The film opened on May 17, 2017. It is a film created to close the series of anime adventures about the Fairy Tale guild and the mages. The series is a beloved classic in Japan, filled with magic and danger. When the film first aired in Japan, it sold out in 38 of the 101 theaters which aired it.
Your Name was released in the United State on April 7, 2017. It literally changed culture in Japan when it was released late in 2016, and US fans of anime could barely wait for it to arrive. The film brought in more than $330 million. Director Makoto Shinkai has been compared to the legendary Hayao Miyazaki, co-founder of Studio Ghibli and considered the greatest anime filmmaker of all time.

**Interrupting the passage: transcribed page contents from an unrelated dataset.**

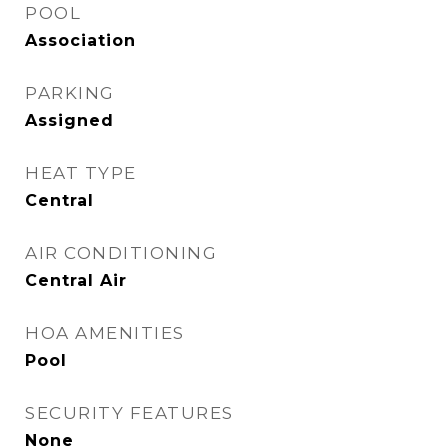
POOL
Association
PARKING
Assigned
HEAT TYPE
Central
AIR CONDITIONING
Central Air
HOA AMENITIES
Pool
SECURITY FEATURES
None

Your Name is second only to Miyazaki’s classic Spirited Away in terms of box office gross, and that’s throughout the history of films in Japan.
Your Name is a coming of age story about two teenagers who switch bodies while they are dreaming. One lives in the countryside and the other lives in Tokyo. Stories about adolescents are common in Japan, but this one includes themes related to the trauma and continuing discomfort with earthquakes and tsunami after the disaster in 2011. The film is visually dazzling, and has youthful hope for the future. As a result, Japanese are singing its songs and visiting its filming locations. Writing about the film in The Atlantic, Patrick St. Michel notes that the film has so deeply touched Japanese viewers that it may become the film which culturally defines this current decade.